Yes lubricant is a fairly tried and true formulation for couples. It is 100 percent natural and also includes organic ingredients. Yes also offers an oil-based (from plants) formula, though I still recommend using the water-based for most circumstances.

Sylk Personal Lubricant

Sylk is another 100 percent natural (no chemicals or fragrances), water-based option made from Kiwifruit vine extract. It promises not to cause irritation and is said to be as close to the real thing as you can find in a bottle (just remember to recycle that bottle when you're finished with it).

Good Clean Love

Even dirty girls will like Good Clean Love. The line includes two formulations that add extra stimulation without any harsh chemicals by adding peppermint and cinnamon.

Note on Spermicides, and Novelty Brands

Many lubricants used to have some sort of spermicide added into them, and one of the most common was Nonoxynol-9 (N-9).

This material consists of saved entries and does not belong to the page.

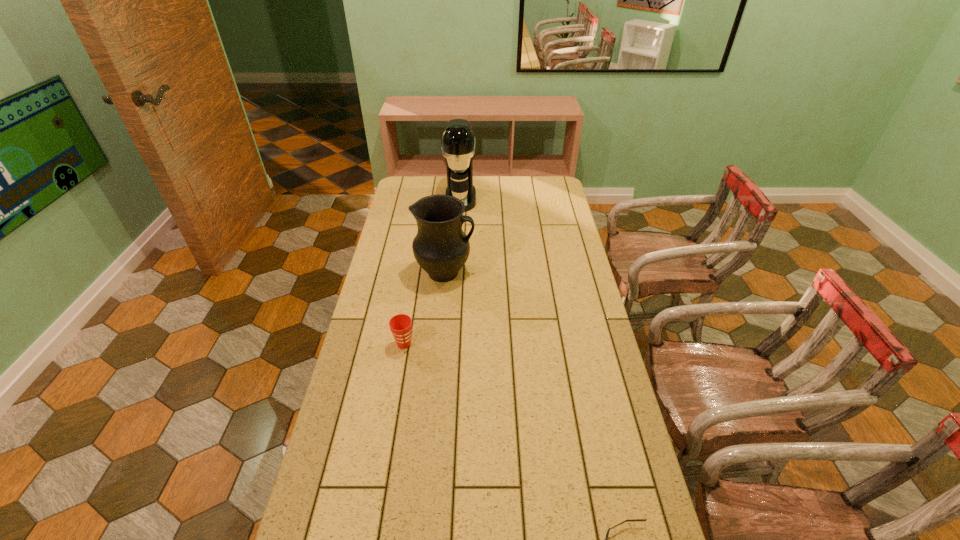 You are a GUI agent. You are given a task and a screenshot of the screen. Output one action in this format:
    pyautogui.click(x=<x>, y=<y>)
    Task: Click on the coffee maker
    Image resolution: width=960 pixels, height=540 pixels.
    Given the screenshot: What is the action you would take?
    pyautogui.click(x=458, y=142)

At what (x,y) coordinates should I click in order to perform the action: click on the farthest object. Please return your answer as a coordinate pair (x, y). This screenshot has width=960, height=540. Looking at the image, I should click on coord(458,142).

The height and width of the screenshot is (540, 960). I want to click on the third shortest object, so click(x=441, y=248).

Where is `pitcher`? The height and width of the screenshot is (540, 960). pitcher is located at coordinates (441, 248).

Locate an element on the screen. the second shortest object is located at coordinates (400, 325).

Identify the location of cup. The height and width of the screenshot is (540, 960). (400, 325).

The height and width of the screenshot is (540, 960). Identify the location of vacant space located 0.180m place cup under the spout of the farthest object. (458, 234).

Where is `vacant space located 0.220m on the handle side of the second tallest object`? vacant space located 0.220m on the handle side of the second tallest object is located at coordinates (530, 273).

The width and height of the screenshot is (960, 540). I want to click on vacant region located 0.050m on the front of the third tallest object, so click(400, 364).

You are a GUI agent. You are given a task and a screenshot of the screen. Output one action in this format:
    pyautogui.click(x=<x>, y=<y>)
    Task: Click on the object that is at the far edge
    
    Given the screenshot: What is the action you would take?
    pyautogui.click(x=458, y=142) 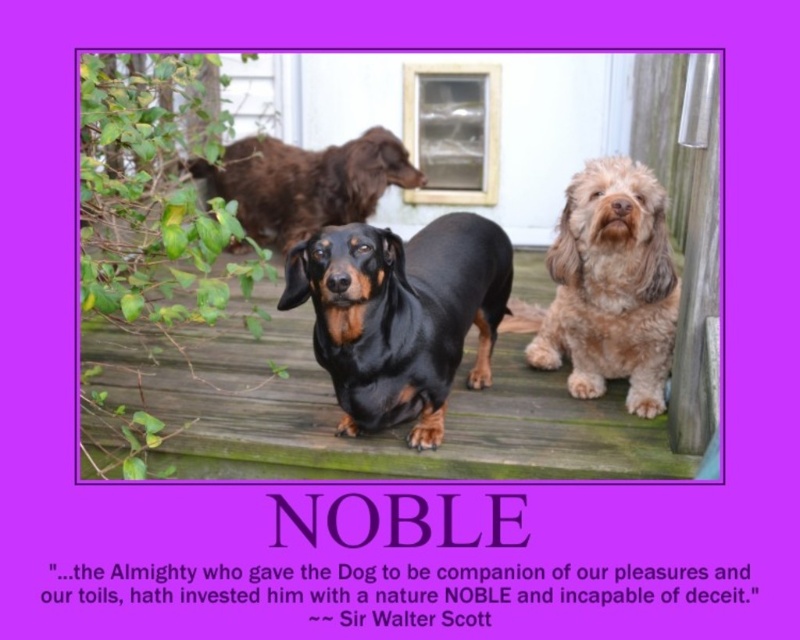 Does black shiny dachshund at center appear over shiny brown fur at upper center?

→ No.

Where is `black shiny dachshund at center`? black shiny dachshund at center is located at coordinates (400, 316).

Where is `black shiny dachshund at center`? The image size is (800, 640). black shiny dachshund at center is located at coordinates (400, 316).

Which of these two, fuzzy brown dog at center or shiny brown fur at upper center, stands taller?

fuzzy brown dog at center is taller.

Can you confirm if fuzzy brown dog at center is smaller than shiny brown fur at upper center?

Actually, fuzzy brown dog at center might be larger than shiny brown fur at upper center.

The width and height of the screenshot is (800, 640). What do you see at coordinates (609, 285) in the screenshot?
I see `fuzzy brown dog at center` at bounding box center [609, 285].

Image resolution: width=800 pixels, height=640 pixels. I want to click on fuzzy brown dog at center, so click(609, 285).

Is point (302, 278) positioned before point (605, 342)?

Yes.

Which of these two, black shiny dachshund at center or fuzzy brown dog at center, stands taller?

With more height is fuzzy brown dog at center.

The width and height of the screenshot is (800, 640). Find the location of `black shiny dachshund at center`. black shiny dachshund at center is located at coordinates (400, 316).

Identify the location of black shiny dachshund at center. (400, 316). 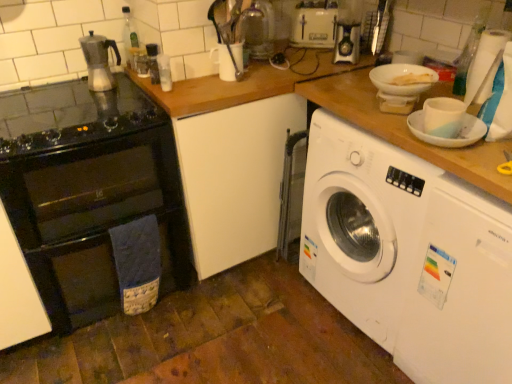 Question: Is black glass oven at left aimed at transparent plastic bottle at upper right, which is counted as the 1th bottle, starting from the right?

Choices:
 (A) no
 (B) yes

Answer: (A)

Question: Can you confirm if black glass oven at left is smaller than transparent plastic bottle at upper right, which is counted as the 1th bottle, starting from the right?

Choices:
 (A) yes
 (B) no

Answer: (B)

Question: Is black glass oven at left facing away from transparent plastic bottle at upper right, which is counted as the 1th bottle, starting from the right?

Choices:
 (A) yes
 (B) no

Answer: (B)

Question: From the image's perspective, is black glass oven at left on top of transparent plastic bottle at upper right, which is counted as the 1th bottle, starting from the right?

Choices:
 (A) no
 (B) yes

Answer: (A)

Question: Is black glass oven at left positioned behind transparent plastic bottle at upper right, which is counted as the 1th bottle, starting from the right?

Choices:
 (A) no
 (B) yes

Answer: (A)

Question: From a real-world perspective, relative to translucent glass kettle at upper center, the 2th appliance positioned from the bottom, is white glossy bowl at upper right vertically above or below?

Choices:
 (A) below
 (B) above

Answer: (A)

Question: In terms of width, does white glossy bowl at upper right look wider or thinner when compared to translucent glass kettle at upper center, the second appliance viewed from the front?

Choices:
 (A) wide
 (B) thin

Answer: (B)

Question: Considering their positions, is white glossy bowl at upper right located in front of or behind translucent glass kettle at upper center, the 2th appliance positioned from the bottom?

Choices:
 (A) behind
 (B) front

Answer: (B)

Question: Looking at the image, does white glossy bowl at upper right seem bigger or smaller compared to translucent glass kettle at upper center, the 2th appliance positioned from the bottom?

Choices:
 (A) small
 (B) big

Answer: (A)

Question: Looking at the image, does black glass gas stove at left seem bigger or smaller compared to black glass oven at left?

Choices:
 (A) big
 (B) small

Answer: (B)

Question: Is point (49, 137) positioned closer to the camera than point (65, 130)?

Choices:
 (A) closer
 (B) farther

Answer: (A)

Question: From the image's perspective, is black glass gas stove at left positioned above or below black glass oven at left?

Choices:
 (A) below
 (B) above

Answer: (B)

Question: Relative to black glass oven at left, is black glass gas stove at left in front or behind?

Choices:
 (A) front
 (B) behind

Answer: (A)

Question: From the image's perspective, relative to white glossy bowl at upper right, is black glass oven at left above or below?

Choices:
 (A) above
 (B) below

Answer: (B)

Question: Is black glass oven at left in front of or behind white glossy bowl at upper right in the image?

Choices:
 (A) behind
 (B) front

Answer: (A) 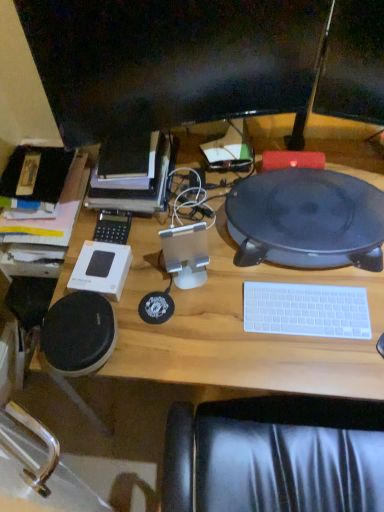 Find the location of a particular element. free space in front of white plastic keyboard at lower right is located at coordinates (314, 360). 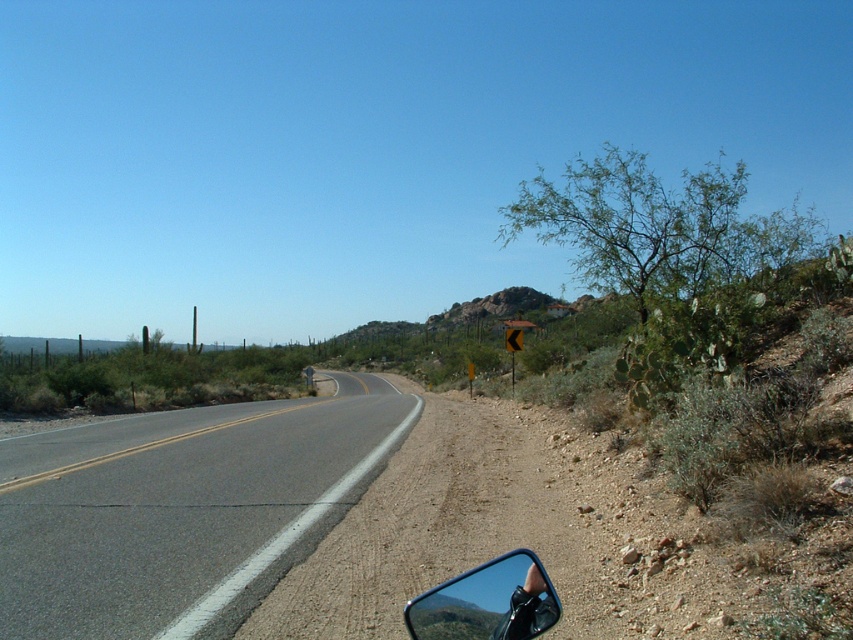 Question: Is asphalt road at left thinner than dirt road at lower left?

Choices:
 (A) yes
 (B) no

Answer: (B)

Question: Does asphalt road at left have a greater width compared to dirt road at lower left?

Choices:
 (A) yes
 (B) no

Answer: (A)

Question: Estimate the real-world distances between objects in this image. Which object is farther from the black rubber view mirror at lower right?

Choices:
 (A) dirt road at lower left
 (B) asphalt road at left

Answer: (B)

Question: Which is nearer to the dirt road at lower left?

Choices:
 (A) black rubber view mirror at lower right
 (B) asphalt road at left

Answer: (B)

Question: Considering the real-world distances, which object is farthest from the asphalt road at left?

Choices:
 (A) dirt road at lower left
 (B) black rubber view mirror at lower right

Answer: (B)

Question: Can you confirm if dirt road at lower left is positioned to the left of black rubber view mirror at lower right?

Choices:
 (A) yes
 (B) no

Answer: (B) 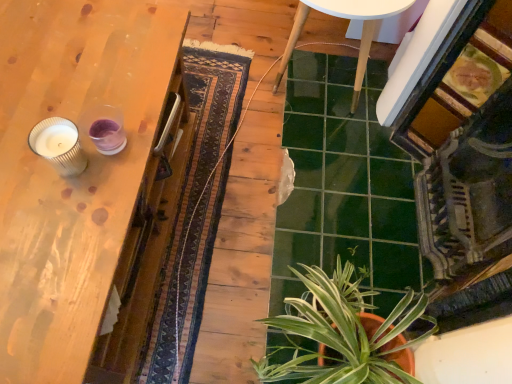 The width and height of the screenshot is (512, 384). I want to click on unoccupied space behind ridged glass candle at left, so click(x=92, y=90). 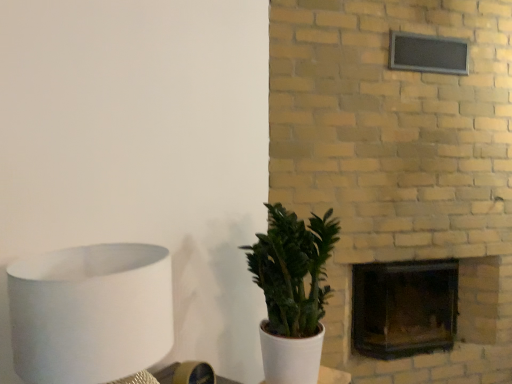 Question: Is black glass fireplace at center-right wider than white matte lampshade at left?

Choices:
 (A) yes
 (B) no

Answer: (A)

Question: Can you confirm if black glass fireplace at center-right is positioned to the right of white matte lampshade at left?

Choices:
 (A) yes
 (B) no

Answer: (A)

Question: Considering the relative sizes of black glass fireplace at center-right and white matte lampshade at left in the image provided, is black glass fireplace at center-right taller than white matte lampshade at left?

Choices:
 (A) no
 (B) yes

Answer: (B)

Question: Considering the relative sizes of black glass fireplace at center-right and white matte lampshade at left in the image provided, is black glass fireplace at center-right shorter than white matte lampshade at left?

Choices:
 (A) no
 (B) yes

Answer: (A)

Question: Is black glass fireplace at center-right positioned far away from white matte lampshade at left?

Choices:
 (A) no
 (B) yes

Answer: (B)

Question: Does black glass fireplace at center-right come behind white matte lampshade at left?

Choices:
 (A) yes
 (B) no

Answer: (A)

Question: From the image's perspective, is green matte plant at center located beneath black glass fireplace at center-right?

Choices:
 (A) no
 (B) yes

Answer: (A)

Question: From a real-world perspective, is green matte plant at center below black glass fireplace at center-right?

Choices:
 (A) no
 (B) yes

Answer: (A)

Question: Are green matte plant at center and black glass fireplace at center-right located far from each other?

Choices:
 (A) no
 (B) yes

Answer: (B)

Question: Considering the relative sizes of green matte plant at center and black glass fireplace at center-right in the image provided, is green matte plant at center thinner than black glass fireplace at center-right?

Choices:
 (A) yes
 (B) no

Answer: (A)

Question: Are green matte plant at center and black glass fireplace at center-right beside each other?

Choices:
 (A) no
 (B) yes

Answer: (A)

Question: From a real-world perspective, does green matte plant at center stand above black glass fireplace at center-right?

Choices:
 (A) no
 (B) yes

Answer: (B)

Question: Is white matte lampshade at left to the right of green matte plant at center from the viewer's perspective?

Choices:
 (A) yes
 (B) no

Answer: (B) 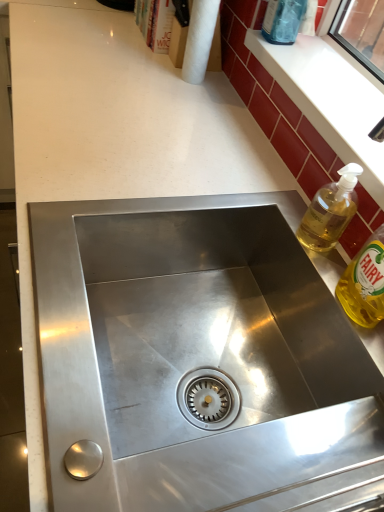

While it was originally marketed to provide protection against HIV, STDs, and becoming pregnant, research by UNAIDS has found that it provides absolutely no protection from any of these when used by itself. N-9 has been shown to cause irritation in women, which is why most manufacturers do not use it anymore. It is only recommended to use spermicides if you are using a diaphragm as your main source of birth control.

Novelty lubes are essentially gimmicks meant to catch consumer attention. You should know that the extra ingredients used to create warming, tingling, glowing, or other sensations are more likely to contain harmful chemicals and can lessen the effect of a product's lubricating properties.

Whatever lube you choose, there are tons of good options on the market now so keep an eye out for water or silicon lubes that meet your needs.